I still shudder when I think about that moment. We could barely breathe, leaning forward, backs straight in our chairs. Through the fMRI window we could see Scott’s inert, mummylike body in the scanner’s glistening hollow tube. The interfaces of multiple machines all worked together in elaborate synchronization so that our two minds could briefly touch each other and ask that most basic question: Are you in pain?
Davinia and I intently watched the screen. Fergus hovered silently over my shoulder. We’d come a long way since scanning Kate almost fifteen years earlier. Back then, we’d have to wait a week or more for the results to be analyzed. I could hardly believe that we used to sit by for a whole week waiting to see whether there’d been a response. In 2012, the results appeared on the computer screen before us more or less instantly. They were a whole lot sexier looking too. In 1997 our “results” consisted of a bunch of numbers on a page telling us where the activity was in the patient’s brain, and whether it was statistically significant. By 2012 we had a three-dimensional structural reconstruction of the patient’s brain—so lifelike you felt as if you could reach out and touch it. This brain image was the canvas on which “brain activity” in the form of brightly colored blobs was painted. They are beautiful images that vividly portray the brain at work.
As we peered at the screen before us, we could see all the folds and crevices of Scott’s brain, both the healthy tissue and the tissue left irreparably damaged by the speeding police cruiser twelve years earlier. Then we began to notice something more. Scott’s brain was springing to life, starting to activate. Bright red blobs began to appear; not randomly, but exactly where I was pressing my finger onto the computer screen.
Moments earlier I had said to Fergus, “If Scott is responding, we should see a response here,” as I touched the shiny glass. And there it was. Scott was responding! He was answering the question! And more important, he was answering, “No.”
There was a general collapse and congratulations throughout the room. Scott had told us, “No, I am not in pain.”
I collected myself. I was close to tears. It was such a dizzying situation—a medical scientific breakthrough; the all-seeing eye of what would be prime-time watching; Scott’s inert body lying motionless in the scanner; my team standing around in stunned wonder. The BBC film crew were beside themselves; they had got exactly what they wanted, but at that moment, for the first time in two years, I felt as if none of that mattered. This was Scott’s moment, and he grabbed it. We could all see that.

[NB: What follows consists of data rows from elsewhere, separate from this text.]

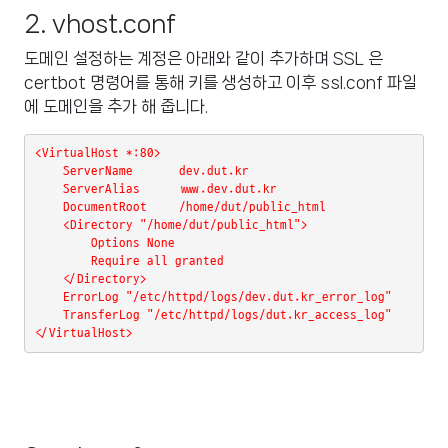
2. vhost.conf
도메인 설정하는 계정은 아래와 같이 추가하며 SSL 은
certbot 명령어를 통해 키를 생성하고 이후 ssl.conf 파일
에 도메인을 추가 해 줍니다.
<VirtualHost *:80>
    ServerName 
dev.dut.kr
    ServerAlias
www.dev.dut.kr
    DocumentRoot 
/home/dut/public_html
    <Directory "/home/dut/public_html">
        Options None
        Require all granted
    </Directory>
    ErrorLog "/etc/httpd/logs/dev.dut.kr_error_log"
    TransferLog "/etc/httpd/logs/dut.kr_access_log"
</VirtualHost>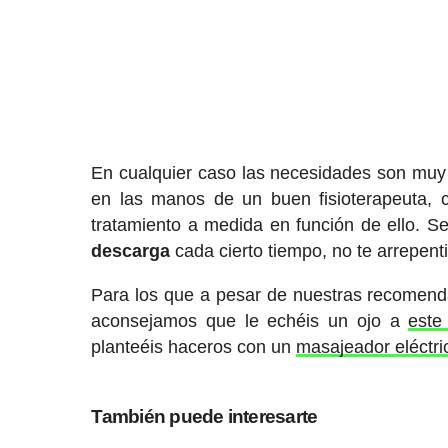
En cualquier caso las necesidades son muy
en las manos de un buen fisioterapeuta, c
tratamiento a medida en función de ello. S
descarga
cada cierto tiempo, no te arrepent
Para los que a pesar de nuestras recomenda
aconsejamos que le echéis un ojo a
este
planteéis haceros con un
masajeador eléctr
También puede interesarte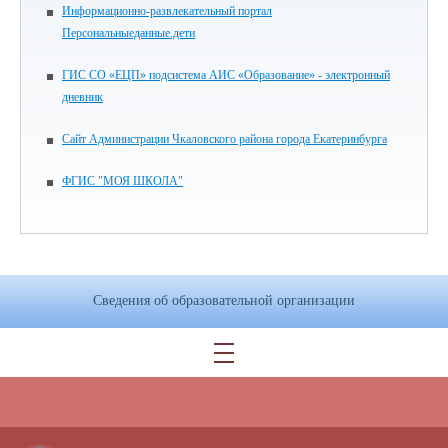
Информационно-развлекательный портал
Персональныеданные.дети
ГИС СО «ЕЦП» подсистема АИС «Образование» - электронный
дневник
Сайт Администрации Чкаловского района города Екатеринбурга
ФГИС "МОЯ ШКОЛА"
Сведения об образовательной организации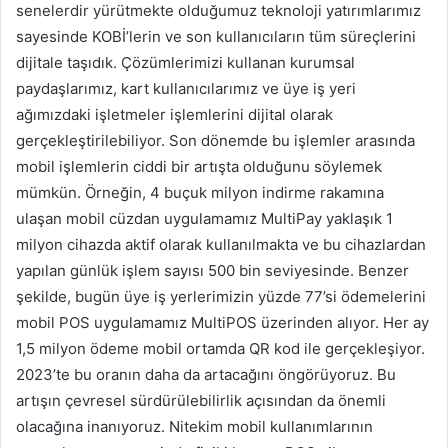
senelerdir yürütmekte olduğumuz teknoloji yatırımlarımız
sayesinde KOBİ’lerin ve son kullanıcıların tüm süreçlerini
dijitale taşıdık. Çözümlerimizi kullanan kurumsal
paydaşlarımız, kart kullanıcılarımız ve üye iş yeri
ağımızdaki işletmeler işlemlerini dijital olarak
gerçekleştirilebiliyor. Son dönemde bu işlemler arasında
mobil işlemlerin ciddi bir artışta olduğunu söylemek
mümkün. Örneğin, 4 buçuk milyon indirme rakamına
ulaşan mobil cüzdan uygulamamız MultiPay yaklaşık 1
milyon cihazda aktif olarak kullanılmakta ve bu cihazlardan
yapılan günlük işlem sayısı 500 bin seviyesinde. Benzer
şekilde, bugün üye iş yerlerimizin yüzde 77’si ödemelerini
mobil POS uygulamamız MultiPOS üzerinden alıyor. Her ay
1,5 milyon ödeme mobil ortamda QR kod ile gerçekleşiyor.
2023’te bu oranın daha da artacağını öngörüyoruz. Bu
artışın çevresel sürdürülebilirlik açısından da önemli
olacağına inanıyoruz. Nitekim mobil kullanımlarının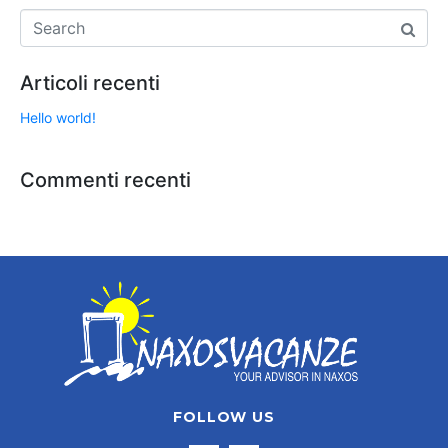
Articoli recenti
Hello world!
Commenti recenti
FOLLOW US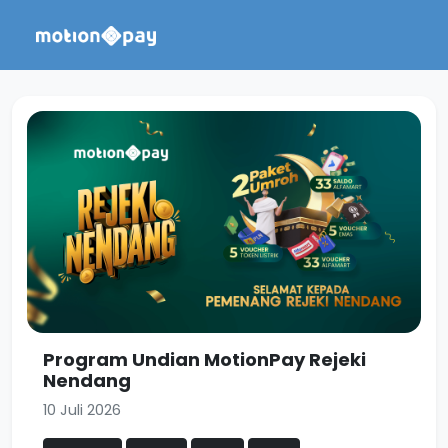
Program Undian MotionPay Rejeki
Nendang
10 Juli 2026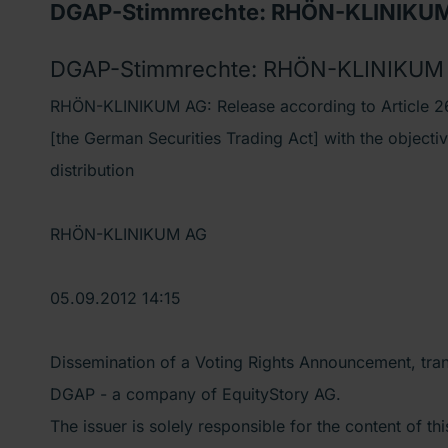
DGAP-Stimmrechte: RHÖN-KLINIKUM 
DGAP-Stimmrechte: RHÖN-KLINIKUM A
RHÖN-KLINIKUM AG: Release according to Article 26
[the German Securities Trading Act] with the object
distribution
RHÖN-KLINIKUM AG
05.09.2012 14:15
Dissemination of a Voting Rights Announcement, tra
DGAP - a company of EquityStory AG.
The issuer is solely responsible for the content of t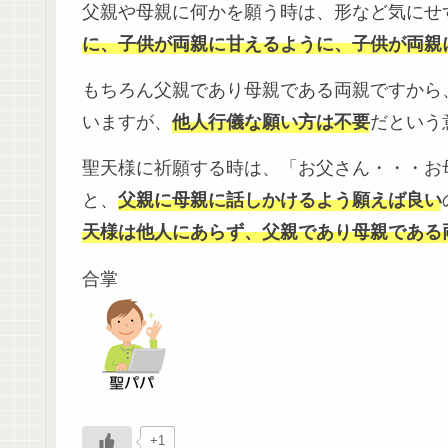
父親や母親に何かを願う時は、形など気にせ
に、子供が両親に甘えるように、子供が両親
もちろん父親であり母親である両親ですから
いますが、
他人行儀な願い方は不要
だという
聖天様に祈願する時は、「お父さん・・・お
と、
父親に母親に話しかけるよう願えば良い
天様は他人にあらず、父親であり母親である
合掌
+1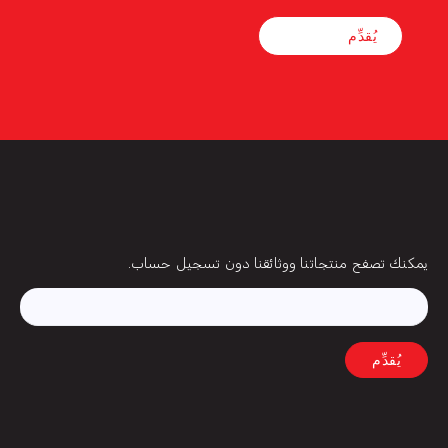
بريد
يمكنك تصفح منتجاتنا ووثائقنا دون تسجيل حساب.
إلكتروني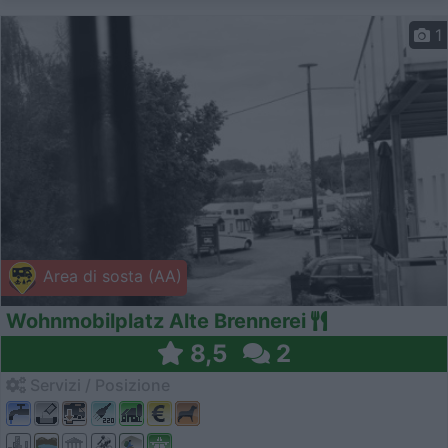
1
Area di sosta (AA)
Wohnmobilplatz Alte Brennerei
8,5
2
Servizi / Posizione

After a few moments, the tension burst and everyone heaved a huge sigh of relief. Everyone, that is, except Anne.
When I told her the news, she was remarkably blasé. “I knew he wasn’t in pain. If he was, he would have told me!”
I was a mess and could only nod my head dumbly. The courage of both of them overwhelmed me. She had stood by him all those years, insisting that he still mattered and deserved affection and attention. She had not given up on him. She would never give up.
Scott’s response in the scanner simply confirmed what Anne already knew. She knew Scott was in there. How she knew, I will never know. But she knew.